I make no assumption about the nature of the markets per se only that it is possible to correctly predict something about their future behavior, based on historical behavior with a level of accuracy that gives significant profit.

Perhaps we are saying the same thing, I don't know.

neke · Mar 26, 2008

Quote from Jerry030:

I make no assumption about the nature of the markets per se only that it is possible to correctly predict something about their future behavior, based on historical behavior with a level of accuracy that gives significant profit.

Perhaps we are saying the same thing, I don't know.

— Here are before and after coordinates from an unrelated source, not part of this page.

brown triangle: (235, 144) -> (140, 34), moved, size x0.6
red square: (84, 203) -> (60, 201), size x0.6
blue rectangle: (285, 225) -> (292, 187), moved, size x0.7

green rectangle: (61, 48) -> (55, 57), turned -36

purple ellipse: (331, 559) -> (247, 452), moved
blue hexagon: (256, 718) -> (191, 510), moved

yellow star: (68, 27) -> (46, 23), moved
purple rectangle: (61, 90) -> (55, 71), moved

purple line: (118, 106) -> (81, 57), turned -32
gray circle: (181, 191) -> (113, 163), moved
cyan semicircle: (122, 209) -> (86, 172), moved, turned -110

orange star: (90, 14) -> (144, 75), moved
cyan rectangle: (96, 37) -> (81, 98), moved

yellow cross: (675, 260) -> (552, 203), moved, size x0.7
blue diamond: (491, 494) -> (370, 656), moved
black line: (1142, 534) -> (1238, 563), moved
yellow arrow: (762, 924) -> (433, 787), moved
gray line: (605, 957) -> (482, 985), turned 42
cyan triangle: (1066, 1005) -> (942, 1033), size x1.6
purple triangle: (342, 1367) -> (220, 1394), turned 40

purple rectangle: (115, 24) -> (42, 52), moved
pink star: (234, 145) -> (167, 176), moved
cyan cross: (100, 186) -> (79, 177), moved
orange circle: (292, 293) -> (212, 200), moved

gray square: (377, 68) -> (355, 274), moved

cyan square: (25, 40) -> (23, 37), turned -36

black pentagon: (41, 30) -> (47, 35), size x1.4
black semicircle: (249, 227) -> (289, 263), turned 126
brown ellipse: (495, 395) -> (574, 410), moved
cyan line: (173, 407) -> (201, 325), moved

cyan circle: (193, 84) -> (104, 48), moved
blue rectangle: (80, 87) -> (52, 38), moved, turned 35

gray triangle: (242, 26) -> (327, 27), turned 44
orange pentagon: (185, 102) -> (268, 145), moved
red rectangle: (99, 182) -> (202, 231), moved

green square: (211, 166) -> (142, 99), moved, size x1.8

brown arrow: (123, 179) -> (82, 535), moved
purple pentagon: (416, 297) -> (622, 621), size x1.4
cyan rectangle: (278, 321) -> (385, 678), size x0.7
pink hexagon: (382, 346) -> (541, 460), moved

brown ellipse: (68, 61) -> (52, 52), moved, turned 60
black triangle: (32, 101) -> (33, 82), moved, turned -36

It would be sad if you happen to be saying the same thing after all this long debate. Have words lost their meaning?

Kevin Schmit · Mar 26, 2008

Quote from MAESTRO:

I can even show you a very simple example how to construct a winning algorithm if you know the parameters of your " Stable Distribution"

Ok, I have a Levy Stable Distribution of scale c, shift u, exponent a, and skew b. I can take an infinite number of random draws from that distribution to create simulated trading runs. Please show me a simple winning algorighm for trading those runs.

Jerry030 · Mar 26, 2008

Quote from neke:

It would be sad if you happen to be saying the same thing after all this long debate. Have words lost their meaning?

The debate has become tiring and unproductive so you look at the cost benefit ratio of words expended to your profit and make a decision.

My position is that the past can predict the future under certain conditions... if your want to say that is because you have an edge on the slant of the gaussain distribution multiplied by the alpha of the fizbit factor, fine with me.